HAINES -- Chip and I did not get a moose, but it wasn't from lack of trying. And as he said, now that the hunt is over, the stories can begin. And that's the fun part that could last all winter.
Until now, everyone was very vague about just what they saw out there, especially as this hunt, with strict restrictions on antler configurations, means that a bull moose is not always, or even usually, hunt-able. It may take a while to determine if he has three brow tines on one side, the minimum amount, and if indeed what you think is a brow tine really is one, and not a mid-bay tine. Or if that's a forked antler for certain -- and just forget about the 50-inch antler spread, as very few of our moose are that big, and close up they all look huge. (Yes, it's tricky, all of it.)
Turns out we saw more of the beautiful country than the moose herd, but there were still plenty of them to keep us hoping.

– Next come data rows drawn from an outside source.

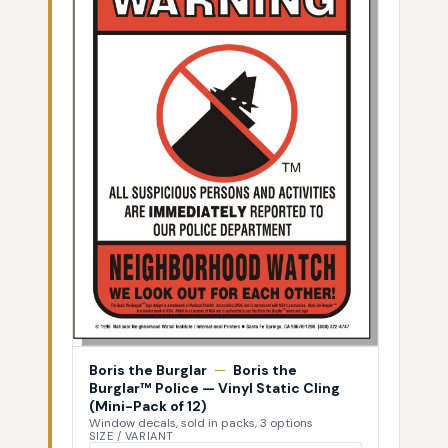
Boris the Burglar
—
Boris the
Burglar™ Police — Vinyl Static Cling
(Mini-Pack of 12)
Window decals, sold in packs, 3 options
SIZE / VARIANT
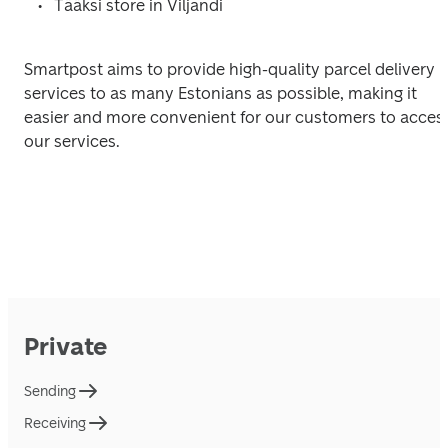
Tääksi store in Viljandi
Smartpost aims to provide high-quality parcel delivery 
services to as many Estonians as possible, making it 
easier and more convenient for our customers to access
our services.
Private
Sending
Receiving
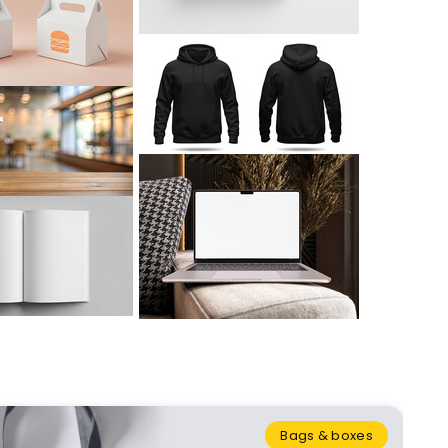
Bags & boxes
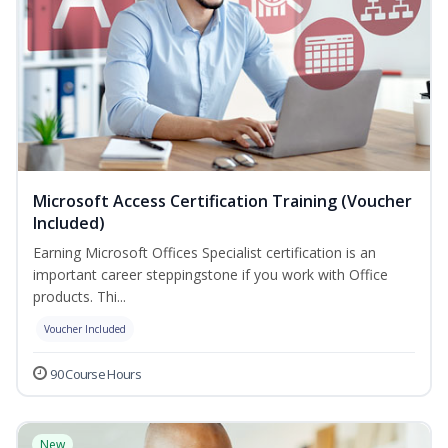
Microsoft Access Certification Training (Voucher
Included)
Earning Microsoft Offices Specialist certification is an
important career steppingstone if you work with Office
products. Thi...
Voucher Included
90 Course Hours
New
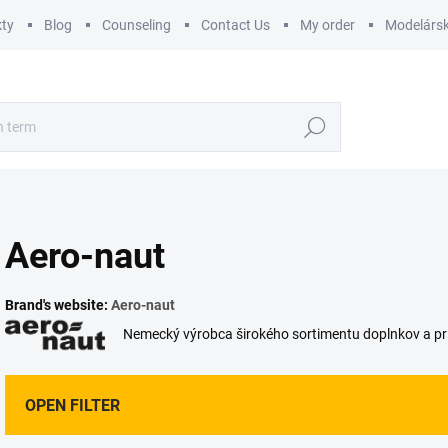
ty
Blog
Counseling
Contact Us
My order
Modelársk
Search
Aero-naut
Brand's website:
Aero-naut
Nemecký výrobca širokého sortimentu doplnkov a prí
OPEN FILTER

One day we were tiptoeing through the brush and came upon a cow and calf and watched and waited silently, barely breathing, it seemed, for a couple of hours, guessing a bull would show up, until it grew too late. On the way to camp the same pair blocked our path. We had been sneaking around so quietly not to disturb them, and now we were shouting and waving our arms, and she wouldn't move. Oh, the irony.
We couldn't get to camp except on their trail, as the river was on our other side, so we nudged the pair back, a few steps at a time. I kept thinking about my friend Deborah who was stomped by a moose on her way home from dinner at a friend's house. That one kicked her thigh and nicked her knee, and stood its ground for 20 minutes while she froze, bravely, in spite of the terror. She's okay, but I think a cow and a calf are more dangerous than a bear.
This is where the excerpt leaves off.